TPP is just one of many trade deals Trump has his eye on changing. With Trump’s focus on NAFTA, Canada has a lot to lose. Although low-wage Mexico seems to be bearing the brunt of Trump’s trade focus, NAFTA also includes Canada and any changes Trump makes to NAFTA will have massive repercussions north of the border. In 2015, 75% of Canada’s exports went to the U.S., the majority of which enjoyed reduced duty under NAFTA, not to mention roughly 2.5 million Canadian jobs depend on trade with the U.S. Donald Trump has made numerous mentions regarding NAFTA, maintaining that it is the “worst trade deal ever agreed to, signed, in the history of the world”. He then went on to say “if we don’t get the deal we want, we will withdraw from NAFTA and start all over and get a much, much better deal than we ever had before”. Following his election, Canada’s Ambassador to the U.S., David MacNaughton, said, “any agreement can be improved on”, signalling a willingness to open negotiations.
So if Donald Trump’s words are to be believed, free trade with the U.S. is something that will be problematic moving forward.

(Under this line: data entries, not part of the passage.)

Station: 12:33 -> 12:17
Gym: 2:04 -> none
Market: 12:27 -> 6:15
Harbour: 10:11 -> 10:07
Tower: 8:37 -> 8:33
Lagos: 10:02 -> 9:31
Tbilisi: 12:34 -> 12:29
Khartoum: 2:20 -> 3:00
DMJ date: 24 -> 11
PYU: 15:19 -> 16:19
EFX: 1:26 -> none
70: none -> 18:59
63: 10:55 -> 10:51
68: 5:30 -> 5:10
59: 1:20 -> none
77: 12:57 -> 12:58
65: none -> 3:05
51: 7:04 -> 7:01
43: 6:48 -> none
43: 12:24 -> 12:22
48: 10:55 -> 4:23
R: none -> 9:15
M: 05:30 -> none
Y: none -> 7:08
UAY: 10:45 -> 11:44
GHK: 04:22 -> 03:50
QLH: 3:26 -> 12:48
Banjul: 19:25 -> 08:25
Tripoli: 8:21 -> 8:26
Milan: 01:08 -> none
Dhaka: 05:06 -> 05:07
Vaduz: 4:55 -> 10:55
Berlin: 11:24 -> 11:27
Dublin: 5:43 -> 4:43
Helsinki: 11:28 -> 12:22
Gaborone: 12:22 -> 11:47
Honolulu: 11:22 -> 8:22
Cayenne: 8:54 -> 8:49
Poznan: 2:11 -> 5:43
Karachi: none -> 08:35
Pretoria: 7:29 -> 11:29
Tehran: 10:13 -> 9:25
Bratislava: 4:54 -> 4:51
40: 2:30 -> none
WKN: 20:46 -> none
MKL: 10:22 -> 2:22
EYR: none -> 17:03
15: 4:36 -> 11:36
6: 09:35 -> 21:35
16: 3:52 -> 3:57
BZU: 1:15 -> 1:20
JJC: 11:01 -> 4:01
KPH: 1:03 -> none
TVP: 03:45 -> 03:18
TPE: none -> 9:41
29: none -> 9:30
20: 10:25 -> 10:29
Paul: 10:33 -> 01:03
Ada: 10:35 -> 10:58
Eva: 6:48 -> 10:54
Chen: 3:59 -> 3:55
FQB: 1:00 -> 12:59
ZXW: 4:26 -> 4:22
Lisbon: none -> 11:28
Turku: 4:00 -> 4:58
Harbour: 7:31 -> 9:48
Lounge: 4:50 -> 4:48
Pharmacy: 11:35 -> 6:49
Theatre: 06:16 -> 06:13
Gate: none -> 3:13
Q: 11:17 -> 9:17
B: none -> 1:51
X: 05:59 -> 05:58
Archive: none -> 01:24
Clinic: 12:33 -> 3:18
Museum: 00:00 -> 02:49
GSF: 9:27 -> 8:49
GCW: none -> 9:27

With the U.S. being Canada’s largest trading partner, should Trump manage to withdraw from NAFTA, the consequences would be severe. Canada would see a loss of jobs across a variety of sectors, an increase in the cost of goods, and an overall increase in the cost of living. We are keeping abreast of these issues and will keep you notified of any changes that should arise as a result of the Presidency of Donald Trump.